Markets see fiscal union as the solution
EUROZONE negotiations showed no sign of a breakthrough yesterday in the run-up to Thursday’s crunch talks on a new Greek bailout, with markets increasingly convinced that only a full fiscal union with region-wide euro-bonds will stop the crisis spreading.
Politicians, led by Germany, have been in deadlock with the European Central Bank (ECB) for weeks over the issue of private-sector burden-sharing. Berlin insists that banks take a symbolic part in any deal but ECB president Jean-Claude Trichet says that such a proposal would be disastrous.
But investors’ views are hardening, with a growing belief that only a deal to see the region’s sound nations underwrite the debt of its bankrupt governments will be enough.

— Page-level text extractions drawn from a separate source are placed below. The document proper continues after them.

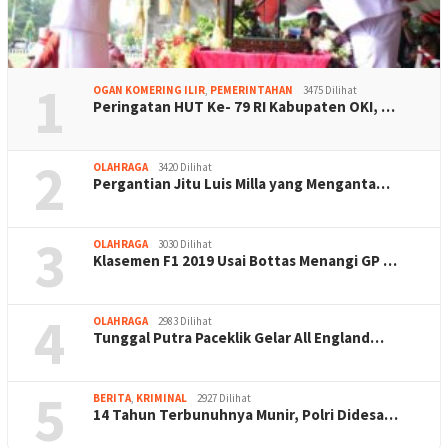
1
OGAN KOMERING ILIR
,
PEMERINTAHAN
3475 Dilihat
Peringatan HUT Ke- 79 RI Kabupaten OKI, …
2
OLAHRAGA
3420 Dilihat
Pergantian Jitu Luis Milla yang Menganta…
3
OLAHRAGA
3030 Dilihat
Klasemen F1 2019 Usai Bottas Menangi GP …
4
OLAHRAGA
2983 Dilihat
Tunggal Putra Paceklik Gelar All England…
5
BERITA
,
KRIMINAL
2927 Dilihat
14 Tahun Terbunuhnya Munir, Polri Didesa…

UBS analysts wrote yesterday that convincing markets “is easy to do if the political will is there: making any one country’s obligations the responsibility of all would do it.”
They added: “This would necessarily involve a permanent reduction in the sovereignty of each nation involved but this would likely prove an attractive outcome compared with the alternatives.”
But it is not clear that politicians will align themselves with financial markets. Barclays Capital analysts said in a note yesterday that the stress test data released on Friday “graphically illustrate the level of interconnectedness among the major banks in Europe… [which] lies behind much of the current sovereign crisis.”
The note adds that the European banking system “is now constructed on the assumption of permanent monetary union through massive cross border-exposures”.